▶ **Your assignment**
The lines to reproduce run from the one containing "Functionality & Advertising" to the end of the listing. Reproduce them exactly, both ends included, and nothing else.

▶ **Given data**
-----

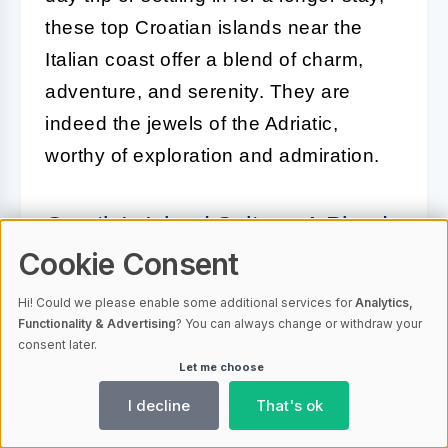
these top Croatian islands near the
Italian coast offer a blend of charm,
adventure, and serenity. They are
indeed the jewels of the Adriatic,
worthy of exploration and admiration.
Croatia's Island Culture: A Blend
of Mediterranean Splendors
Cookie Consent
Hi! Could we please enable some additional services for
Analytics,
Croatia's islands are more than just
Functionality & Advertising
? You can always change or withdraw your
stunning landscapes; they are the
consent later.
Let me choose
custodians of a rich cultural tapestry
that is woven into the fabric of the
I decline
That's ok
Mediterranean. The island culture is a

-----

▶ **Task output**
Functionality & Advertising
? You can always change or withdraw your
stunning landscapes; they are the
consent later.
Let me choose
custodians of a rich cultural tapestry
that is woven into the fabric of the
I decline
That's ok
Mediterranean. The island culture is a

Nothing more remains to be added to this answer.